Last year, I posted an article on my experience ingesting a CSV file into Druid. Today, I recreated that work and am posting a step-by-step guide. You may be wondering what you can do with Druid data, so I wrote up a quick follow-up.

For this step, I’m going to use the open-source visualization tool Swiv, which used to be Pivot. Swiv is a web-based exploratory visualization UI built on top of a library called Plywood.

git/github/yahoo
▶ git clone git@github.com:yahoo/swiv.git
Cloning into 'swiv'...
remote: Counting objects: 19407, done.
remote: Total 19407 (delta 0), reused 0 (delta 0), pack-reused 19407
Receiving objects: 100% (19407/19407), 46.22 MiB | 3.98 MiB/s, done.
Resolving deltas: 100% (13155/13155), done.

git/github/yahoo
▶ cd swiv

github/yahoo/swiv
▶ sudo npm i -g yahoo-swiv
npm WARN deprecated fs-promise@0.5.0: Use mz or fs-extra^3.0 with Promise Support
npm WARN deprecated node-uuid@1.4.7: Use uuid module instead
/usr/local/bin/swiv -> /usr/local/lib/node_modules/yahoo-swiv/bin/swiv
\+ yahoo-swiv@0.9.42
added 207 packages in 9.693s
sudo npm i -g yahoo-swiv  13.37s user 5.24s system 180% cpu 10.320 total

github/yahoo/swiv
▶ swiv --druid localhost:8082
Starting Swiv v0.9.42
Adding cluster manager for 'druid' with 0 dataCubes
Swiv is listening on address :: port 9090

And voilà, http://localhost:9090 leads to Swiv, a data visualization tool! For some reason, the datasource names were not showing in the UI, but I have only two, so it was easy to find my seattle-weather data. A few drag and drops later, I got the following:

Swiv screenshot

Let’s face it, though, the distribution of counts of various precipitation values is not very interesting. Let’s add some new metrics. The options for aggregations are shown in the Druid documentation at http://druid.io/docs/latest/querying/aggregations.html.

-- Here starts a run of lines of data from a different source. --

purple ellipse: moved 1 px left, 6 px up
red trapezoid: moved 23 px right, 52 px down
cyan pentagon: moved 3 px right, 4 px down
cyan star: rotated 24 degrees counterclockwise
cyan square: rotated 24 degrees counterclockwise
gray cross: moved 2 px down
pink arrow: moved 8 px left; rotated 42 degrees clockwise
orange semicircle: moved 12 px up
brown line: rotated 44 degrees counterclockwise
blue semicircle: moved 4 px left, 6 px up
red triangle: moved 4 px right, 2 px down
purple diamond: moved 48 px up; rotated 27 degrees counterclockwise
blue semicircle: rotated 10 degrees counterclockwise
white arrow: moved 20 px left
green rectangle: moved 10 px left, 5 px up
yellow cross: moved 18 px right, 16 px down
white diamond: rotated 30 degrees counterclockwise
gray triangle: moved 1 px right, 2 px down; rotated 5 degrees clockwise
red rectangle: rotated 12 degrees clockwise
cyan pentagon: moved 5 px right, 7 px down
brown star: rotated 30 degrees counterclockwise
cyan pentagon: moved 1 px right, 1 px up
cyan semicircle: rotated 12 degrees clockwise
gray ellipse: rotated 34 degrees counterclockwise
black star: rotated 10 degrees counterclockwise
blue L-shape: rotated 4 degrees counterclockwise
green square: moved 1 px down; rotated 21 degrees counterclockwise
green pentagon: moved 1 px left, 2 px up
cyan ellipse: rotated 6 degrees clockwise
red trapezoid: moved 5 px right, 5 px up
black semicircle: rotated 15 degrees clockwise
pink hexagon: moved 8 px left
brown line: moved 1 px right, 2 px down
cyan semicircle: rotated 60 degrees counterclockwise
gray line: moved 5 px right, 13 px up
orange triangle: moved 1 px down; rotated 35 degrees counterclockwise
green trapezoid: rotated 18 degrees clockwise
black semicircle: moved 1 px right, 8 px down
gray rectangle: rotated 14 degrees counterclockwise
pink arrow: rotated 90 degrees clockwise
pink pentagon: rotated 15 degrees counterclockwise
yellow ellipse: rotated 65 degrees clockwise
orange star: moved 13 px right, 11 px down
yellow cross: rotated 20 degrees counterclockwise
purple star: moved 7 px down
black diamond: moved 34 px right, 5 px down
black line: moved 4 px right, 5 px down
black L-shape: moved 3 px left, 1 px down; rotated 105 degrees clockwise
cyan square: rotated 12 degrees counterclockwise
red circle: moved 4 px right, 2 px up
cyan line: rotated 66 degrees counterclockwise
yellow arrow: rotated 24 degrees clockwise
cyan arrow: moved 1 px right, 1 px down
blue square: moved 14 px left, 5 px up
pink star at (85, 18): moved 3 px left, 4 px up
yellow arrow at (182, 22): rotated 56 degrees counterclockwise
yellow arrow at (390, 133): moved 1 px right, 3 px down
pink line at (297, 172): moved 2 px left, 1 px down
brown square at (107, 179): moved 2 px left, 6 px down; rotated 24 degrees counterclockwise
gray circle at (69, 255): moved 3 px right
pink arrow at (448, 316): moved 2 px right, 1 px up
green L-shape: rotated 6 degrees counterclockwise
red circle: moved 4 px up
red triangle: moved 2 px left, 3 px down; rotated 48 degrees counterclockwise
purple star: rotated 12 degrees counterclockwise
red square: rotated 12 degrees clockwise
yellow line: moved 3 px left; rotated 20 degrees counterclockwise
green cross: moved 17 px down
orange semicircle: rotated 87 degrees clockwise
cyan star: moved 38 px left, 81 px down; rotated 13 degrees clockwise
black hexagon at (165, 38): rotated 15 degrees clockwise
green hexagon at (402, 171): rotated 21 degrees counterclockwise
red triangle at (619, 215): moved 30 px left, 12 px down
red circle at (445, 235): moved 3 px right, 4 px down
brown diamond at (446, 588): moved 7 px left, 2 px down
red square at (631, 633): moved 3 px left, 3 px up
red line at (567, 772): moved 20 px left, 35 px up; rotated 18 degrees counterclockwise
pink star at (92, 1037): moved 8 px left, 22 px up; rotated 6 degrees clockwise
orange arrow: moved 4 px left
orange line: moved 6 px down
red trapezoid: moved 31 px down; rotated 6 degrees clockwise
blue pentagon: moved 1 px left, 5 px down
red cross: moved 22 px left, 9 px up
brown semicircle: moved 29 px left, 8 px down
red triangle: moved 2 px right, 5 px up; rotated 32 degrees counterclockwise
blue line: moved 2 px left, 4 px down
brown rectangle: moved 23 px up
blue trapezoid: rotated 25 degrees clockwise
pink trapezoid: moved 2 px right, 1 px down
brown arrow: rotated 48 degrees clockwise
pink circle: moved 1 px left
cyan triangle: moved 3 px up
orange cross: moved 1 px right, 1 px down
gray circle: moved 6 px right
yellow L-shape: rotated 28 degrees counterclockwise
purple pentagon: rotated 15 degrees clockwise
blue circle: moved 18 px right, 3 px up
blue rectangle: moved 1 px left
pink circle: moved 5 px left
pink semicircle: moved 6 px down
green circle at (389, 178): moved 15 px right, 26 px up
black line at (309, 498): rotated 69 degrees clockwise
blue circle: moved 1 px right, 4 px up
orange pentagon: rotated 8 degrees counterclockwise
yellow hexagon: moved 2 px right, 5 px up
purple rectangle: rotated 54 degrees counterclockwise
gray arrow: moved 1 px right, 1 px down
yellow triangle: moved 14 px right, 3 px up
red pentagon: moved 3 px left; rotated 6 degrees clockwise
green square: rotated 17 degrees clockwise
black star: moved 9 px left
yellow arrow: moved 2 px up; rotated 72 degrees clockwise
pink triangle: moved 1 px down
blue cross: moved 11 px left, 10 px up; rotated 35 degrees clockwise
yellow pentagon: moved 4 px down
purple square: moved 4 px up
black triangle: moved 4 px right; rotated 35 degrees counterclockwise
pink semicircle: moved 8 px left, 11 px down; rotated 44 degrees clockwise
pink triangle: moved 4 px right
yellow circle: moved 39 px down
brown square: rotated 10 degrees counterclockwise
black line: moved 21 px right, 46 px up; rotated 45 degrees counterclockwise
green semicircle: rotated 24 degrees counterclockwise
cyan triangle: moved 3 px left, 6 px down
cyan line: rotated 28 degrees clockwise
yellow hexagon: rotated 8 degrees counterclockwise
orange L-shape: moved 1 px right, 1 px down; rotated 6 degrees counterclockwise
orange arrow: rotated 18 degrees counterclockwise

Replace the contents of metricsSpec in seattle-weather.json with the following:

  "metricsSpec": [
    {
      "name": "count",
      "type": "count"
    },
    {
      "name": "actual_minimum",
      "type": "longMin",
      "fieldName" :  "actual_min_temp"
    },
    {
      "name": "actual_maximum",
      "type": "longMax",
      "fieldName" :  "actual_max_temp"
    }
  ]

Then, disable the data source, and re-ingest the data in Druid. I had to restart Swiv to get it to pick up the two new metrics.

When I did, I was able to group by maximum and minimum temperature. Here’s an example:

Maximum temperature in Swiv

Here, you can see the variation of high temperatures (the ‘maximum’) in Seattle during January 2015. By default, the graph is split by hour. If you click on the ‘Time (Hour)’ control, you can change the granularity to ‘1 day’.

With this example in hand, you should be well on your way toward happy visualization in Swiv using Druid as a data source!